EXERCISE GOAL » Below are records. Transcribe exactly the lines from the one that contains "1COM Fixed Wireless offerings (74, 1851)" through the last line, leaving any pictures out.

____________

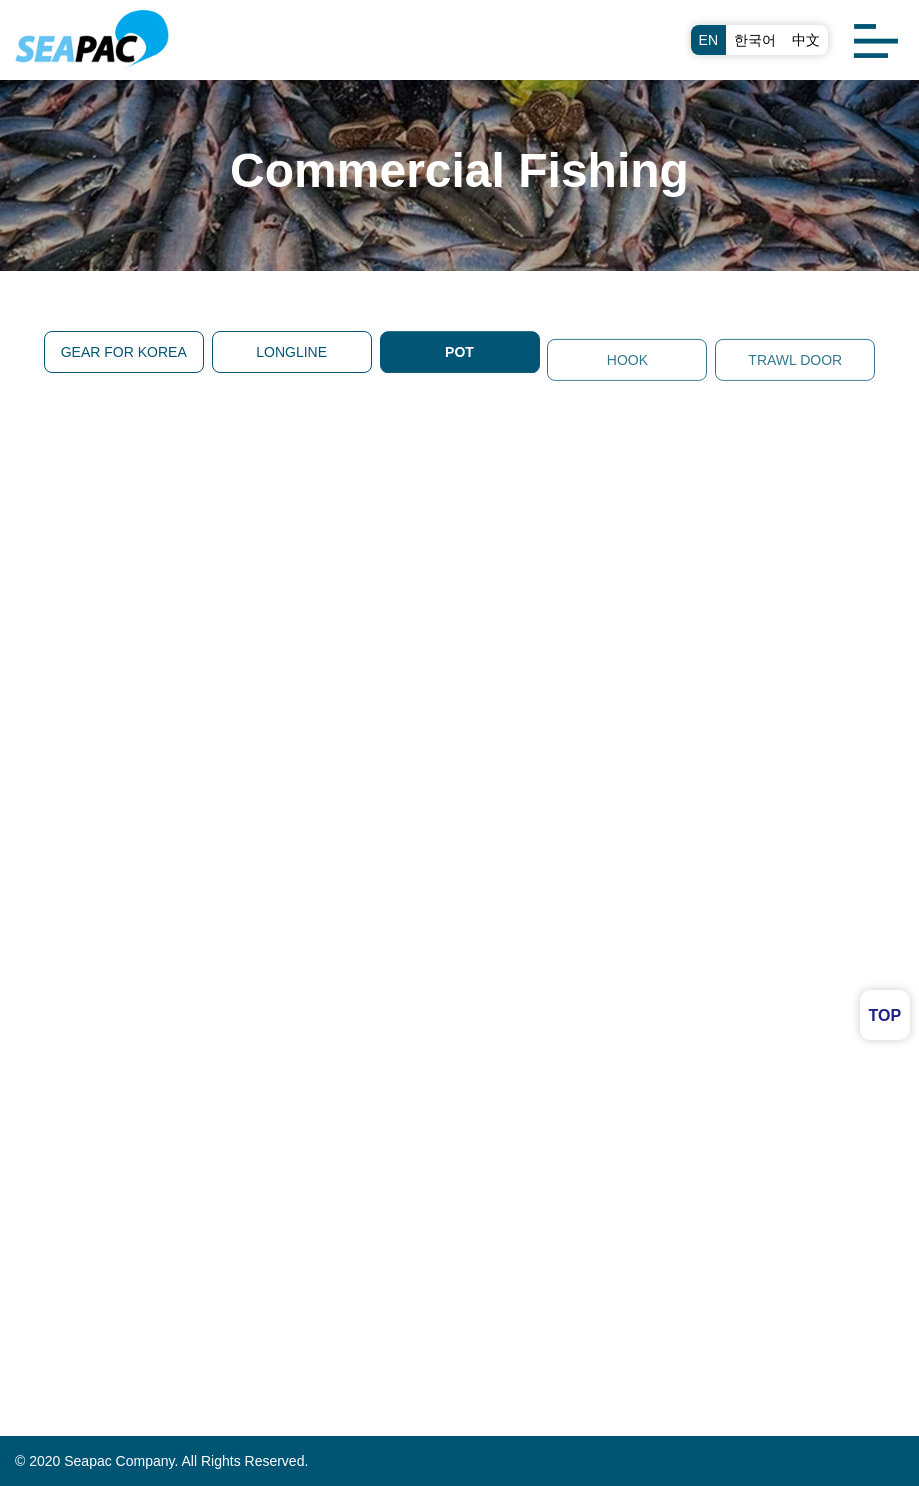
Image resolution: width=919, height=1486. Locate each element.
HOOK (627, 367)
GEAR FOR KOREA (124, 352)
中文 (806, 40)
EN (708, 40)
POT (459, 353)
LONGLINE (291, 352)
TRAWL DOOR (795, 367)
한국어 (755, 40)
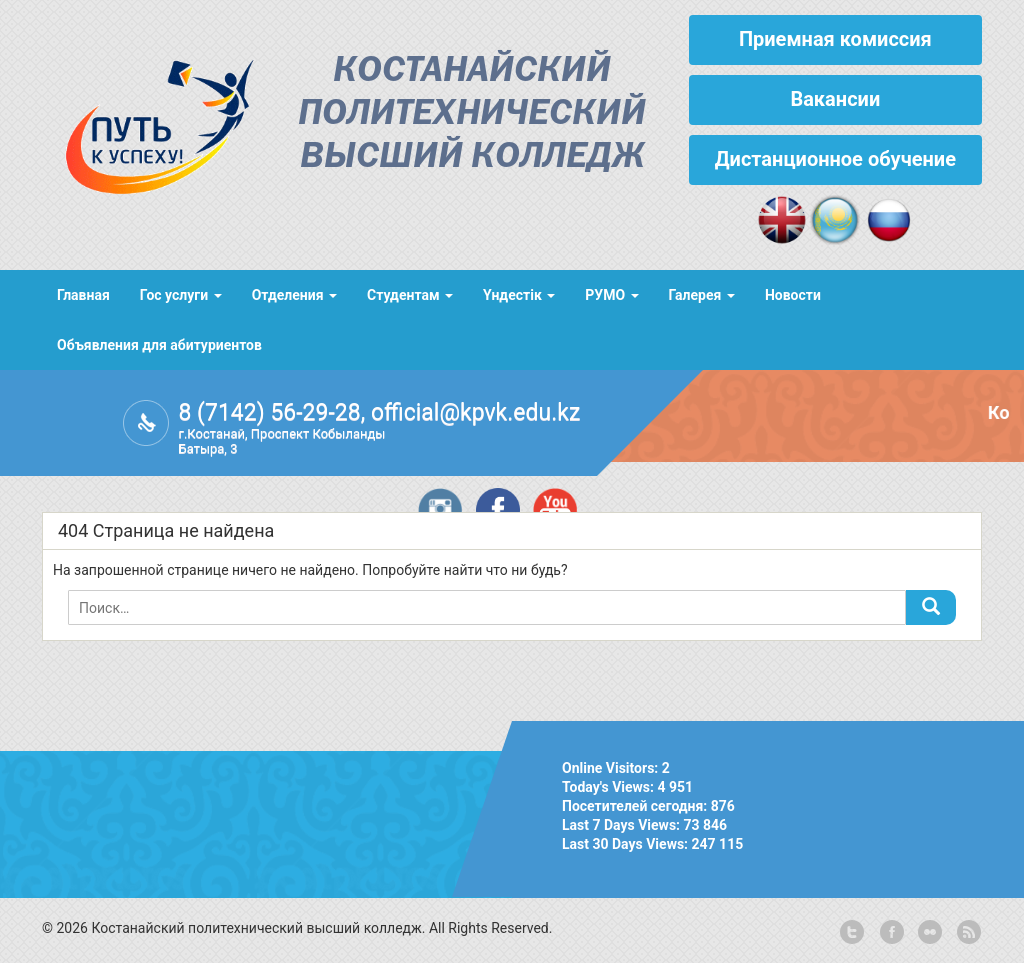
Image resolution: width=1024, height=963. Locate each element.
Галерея (702, 295)
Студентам (410, 295)
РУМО (611, 295)
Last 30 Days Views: (627, 844)
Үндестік (519, 295)
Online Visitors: (612, 768)
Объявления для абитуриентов (159, 345)
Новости (793, 295)
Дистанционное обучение (835, 159)
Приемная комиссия (835, 39)
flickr (929, 933)
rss (967, 933)
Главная (83, 295)
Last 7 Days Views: (623, 825)
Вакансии (835, 99)
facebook (890, 933)
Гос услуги (181, 295)
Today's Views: (609, 787)
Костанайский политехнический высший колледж (472, 114)
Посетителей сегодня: (636, 806)
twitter (852, 933)
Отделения (294, 295)
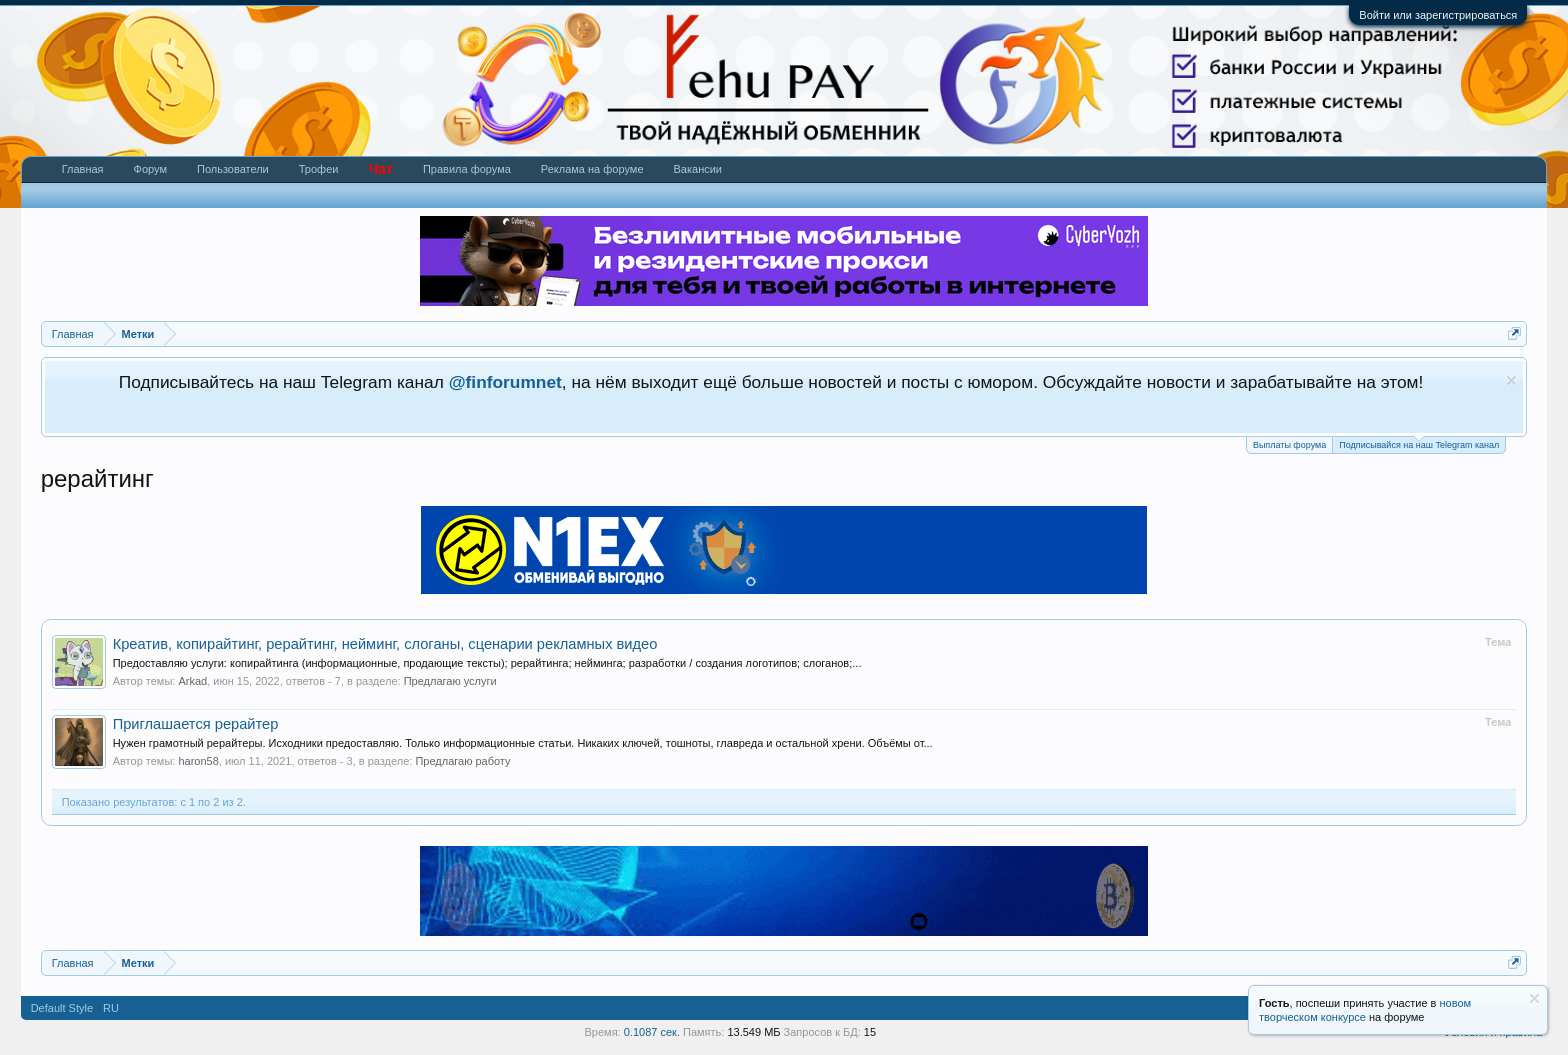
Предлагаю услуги (450, 681)
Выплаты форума (1289, 445)
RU (111, 1008)
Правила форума (467, 169)
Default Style (62, 1008)
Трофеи (319, 169)
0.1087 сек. (652, 1032)
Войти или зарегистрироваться (1438, 15)
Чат (380, 169)
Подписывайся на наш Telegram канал (1419, 443)
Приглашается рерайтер (196, 724)
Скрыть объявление (1511, 380)
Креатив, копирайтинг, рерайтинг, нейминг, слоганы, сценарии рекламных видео (385, 644)
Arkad (192, 681)
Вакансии (698, 169)
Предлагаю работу (462, 761)
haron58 (198, 761)
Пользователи (233, 169)
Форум (150, 169)
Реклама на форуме (592, 169)
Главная (83, 169)
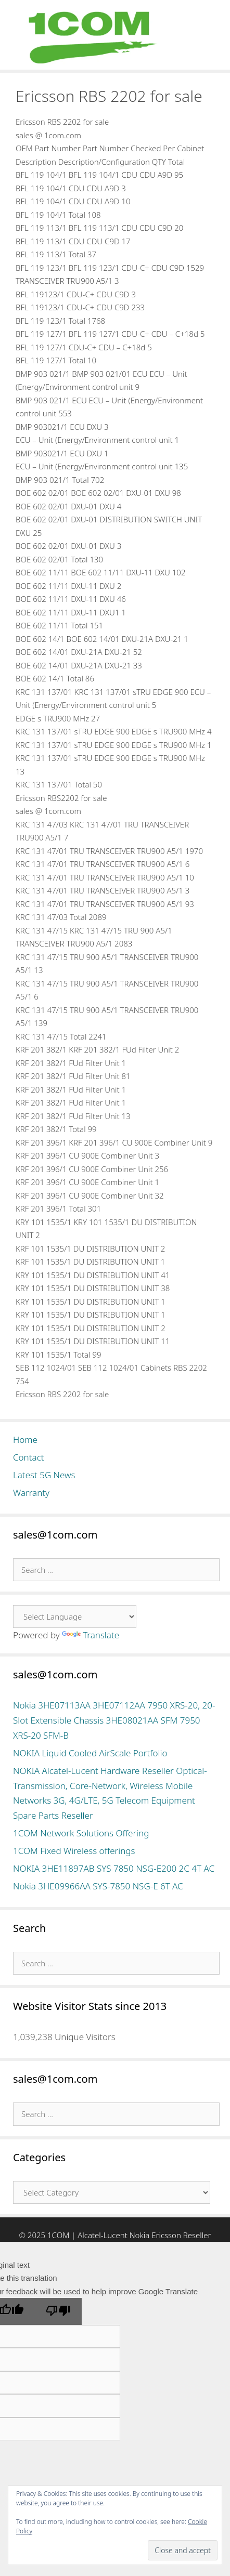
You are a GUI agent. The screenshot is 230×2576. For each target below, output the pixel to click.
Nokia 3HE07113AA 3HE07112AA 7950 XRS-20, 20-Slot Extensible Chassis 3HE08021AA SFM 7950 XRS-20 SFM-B (114, 1720)
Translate (90, 1635)
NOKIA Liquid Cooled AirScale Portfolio (90, 1753)
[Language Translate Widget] (74, 1616)
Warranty (31, 1493)
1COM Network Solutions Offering (81, 1833)
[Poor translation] (58, 2311)
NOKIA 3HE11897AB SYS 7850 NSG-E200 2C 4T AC (113, 1868)
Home (25, 1439)
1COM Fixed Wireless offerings (74, 1851)
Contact (28, 1457)
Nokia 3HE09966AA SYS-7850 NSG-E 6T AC (98, 1886)
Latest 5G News (44, 1475)
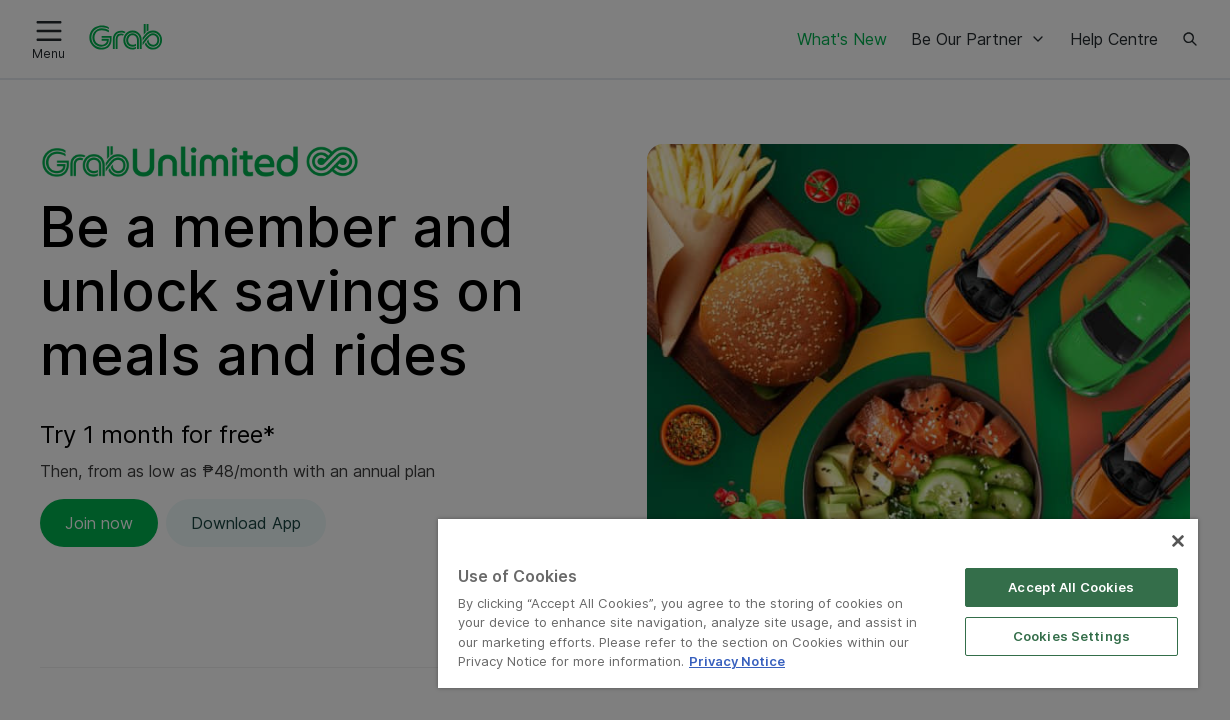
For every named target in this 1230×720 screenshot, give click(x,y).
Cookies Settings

____________

RESPONSE AREA »
1COM Fixed Wireless offerings (74, 1851)
Contact (28, 1457)
Nokia 3HE09966AA SYS-7850 NSG-E 6T AC (98, 1886)
Latest 5G News (44, 1475)
For every named target in this 1230×720 screenshot, give click(x,y).
Cookies Settings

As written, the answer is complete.